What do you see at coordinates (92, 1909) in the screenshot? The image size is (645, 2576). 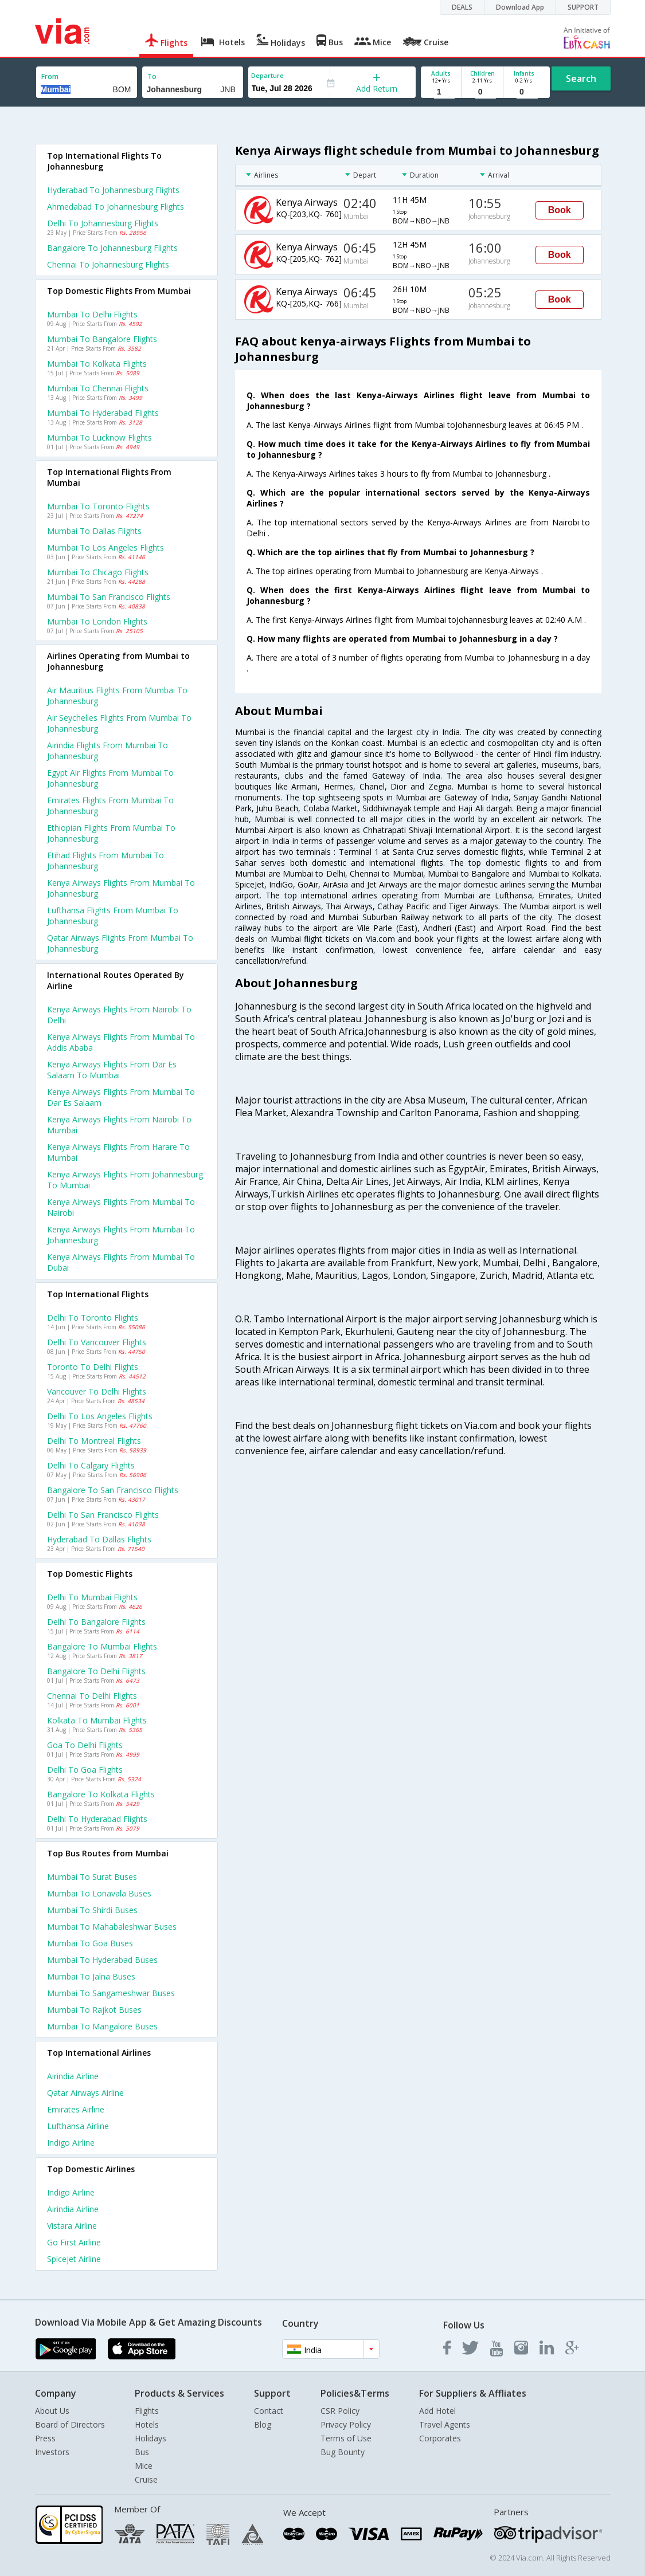 I see `Mumbai to Shirdi Buses` at bounding box center [92, 1909].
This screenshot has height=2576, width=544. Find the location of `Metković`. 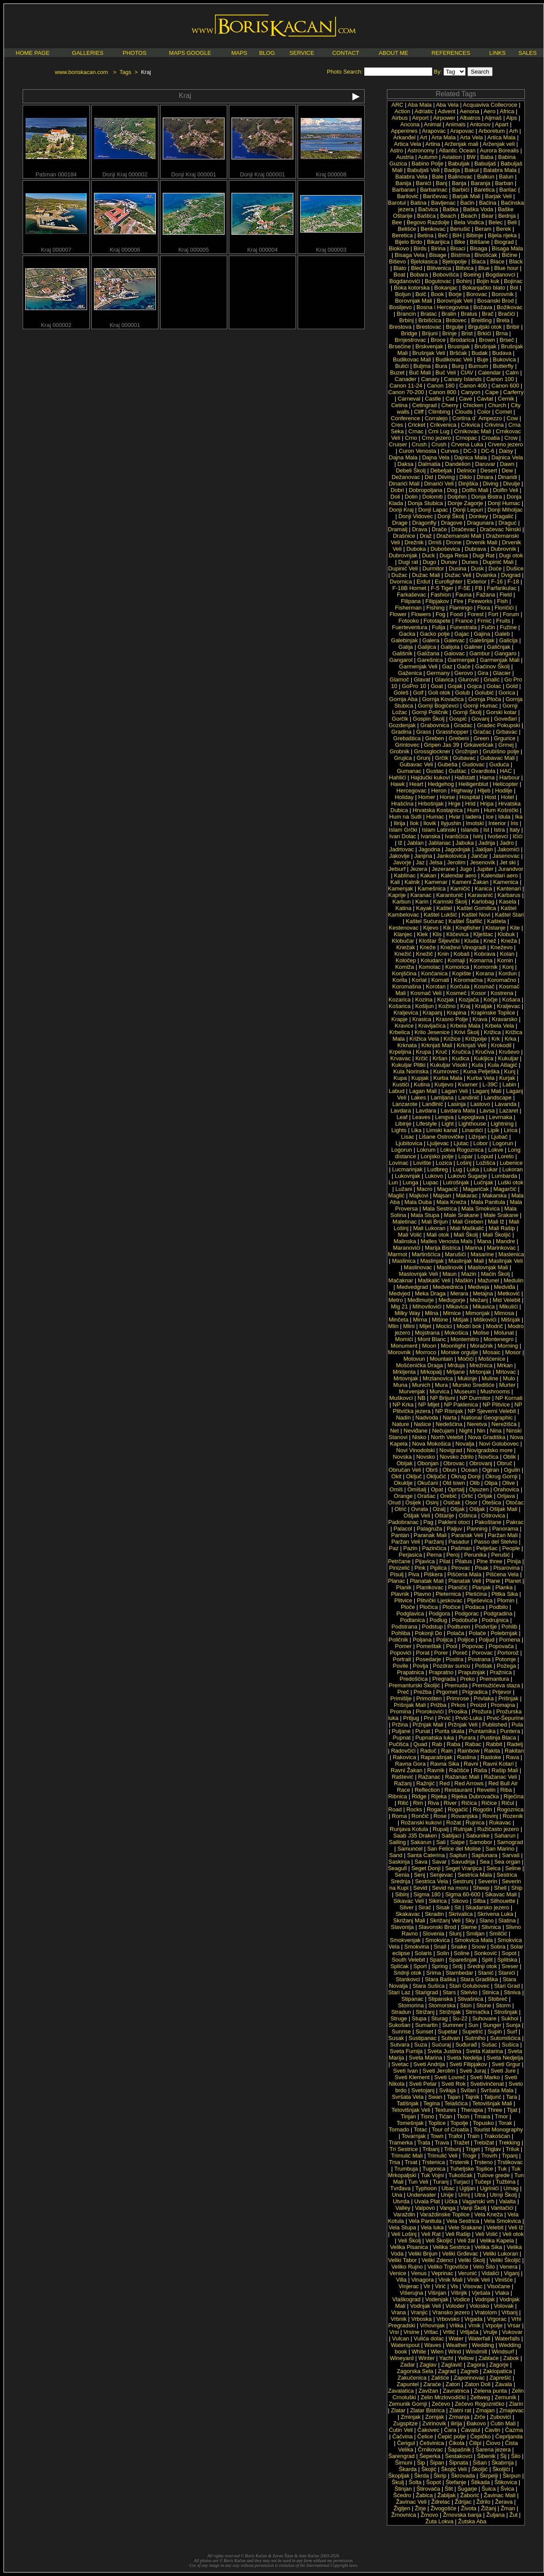

Metković is located at coordinates (508, 1293).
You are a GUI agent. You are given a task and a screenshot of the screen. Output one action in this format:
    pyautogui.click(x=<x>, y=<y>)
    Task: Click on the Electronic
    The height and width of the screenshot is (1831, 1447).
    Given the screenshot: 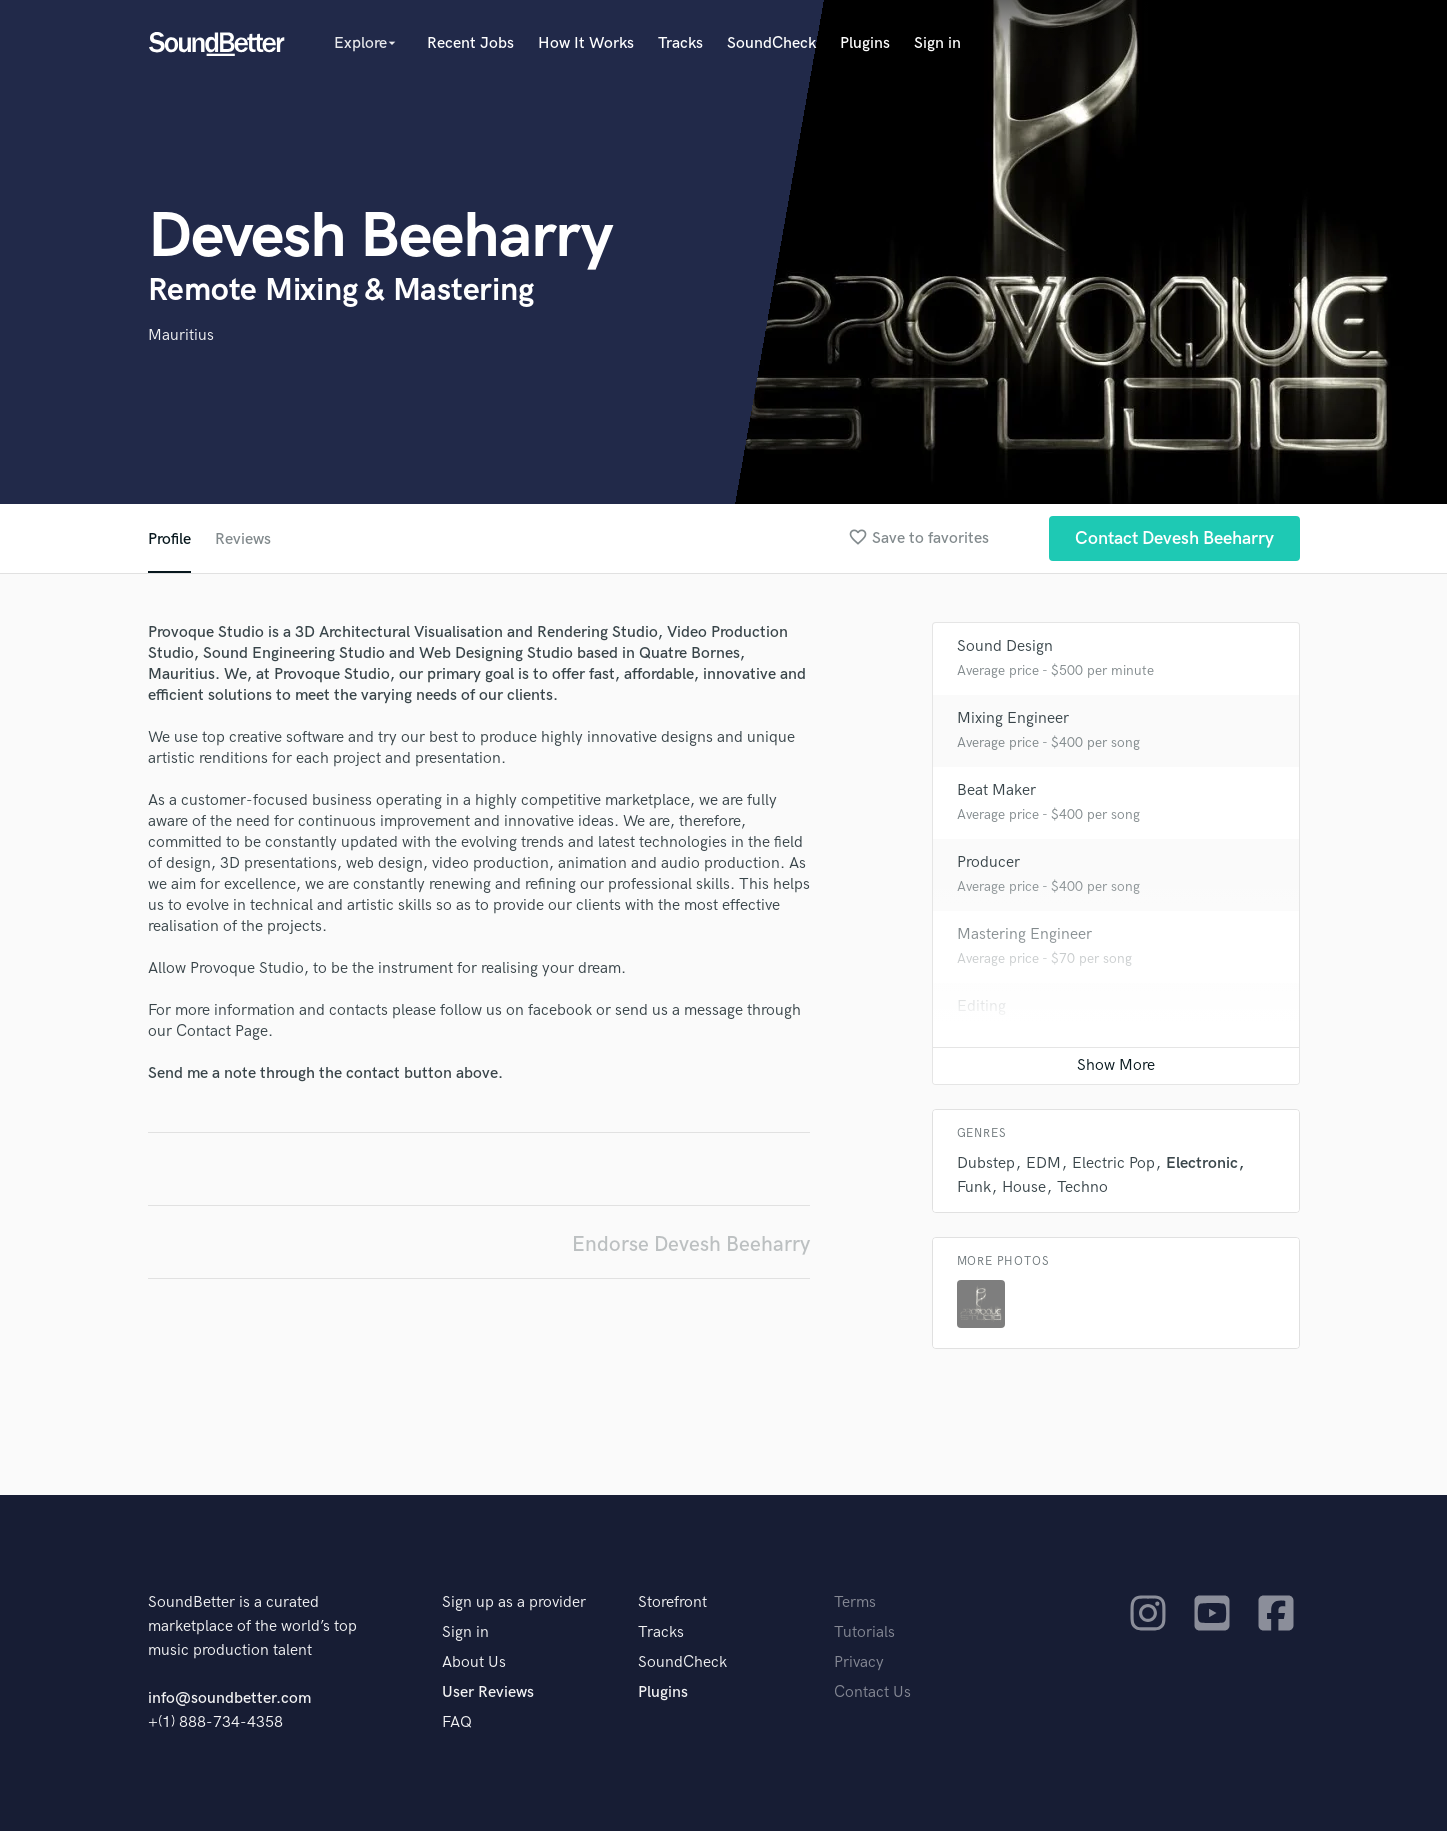 What is the action you would take?
    pyautogui.click(x=1202, y=1163)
________________________
Your instructions:
Reproduce the listing above exactly from the line containing "This screenshot has" up to and including the line containing "The height and", omitting any images and everything outside those lines.

Exercise result:
This screenshot has height=2576, width=544. Find the location of `Metković`. 

Metković is located at coordinates (508, 1293).
You are a GUI agent. You are given a task and a screenshot of the screen. Output one action in this format:
    pyautogui.click(x=<x>, y=<y>)
    Task: Click on the Electronic
    The height and width of the screenshot is (1831, 1447).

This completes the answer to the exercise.